■ To do:
From the records that follow, copy every line that contains the word "Madrid".

■ Recorded information:
============================================================

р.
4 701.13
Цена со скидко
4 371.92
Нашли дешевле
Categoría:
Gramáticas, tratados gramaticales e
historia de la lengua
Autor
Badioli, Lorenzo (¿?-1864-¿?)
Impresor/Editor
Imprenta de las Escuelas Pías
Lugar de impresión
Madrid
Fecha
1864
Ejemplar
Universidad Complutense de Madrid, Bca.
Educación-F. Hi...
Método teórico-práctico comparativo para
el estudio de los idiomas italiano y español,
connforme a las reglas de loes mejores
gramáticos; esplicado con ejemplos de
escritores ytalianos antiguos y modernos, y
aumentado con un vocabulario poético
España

============================================================

■ Answer section:
Madrid
Universidad Complutense de Madrid, Bca.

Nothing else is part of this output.